Records from a data collection
______________________________

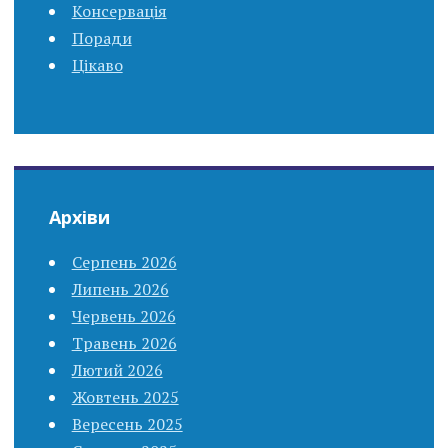
Консервація
Поради
Цікаво
Архіви
Серпень 2026
Липень 2026
Червень 2026
Травень 2026
Лютий 2026
Жовтень 2025
Вересень 2025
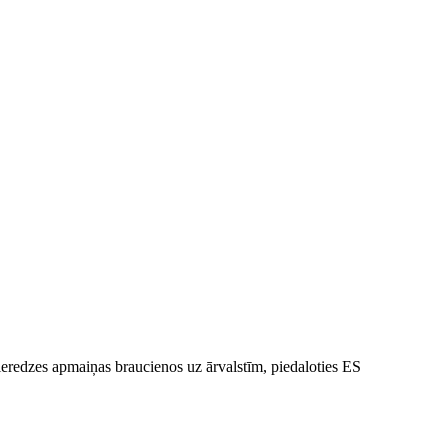
pieredzes apmaiņas braucienos uz ārvalstīm, piedaloties ES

______________________________

_What the task asks_. From the line that includes "Вересень 2025" on down to the last line of the entries above, set down each line exactly, leaving out the pictures.

_Written solution_.
Вересень 2025
pieredzes apmaiņas braucienos uz ārvalstīm, piedaloties ES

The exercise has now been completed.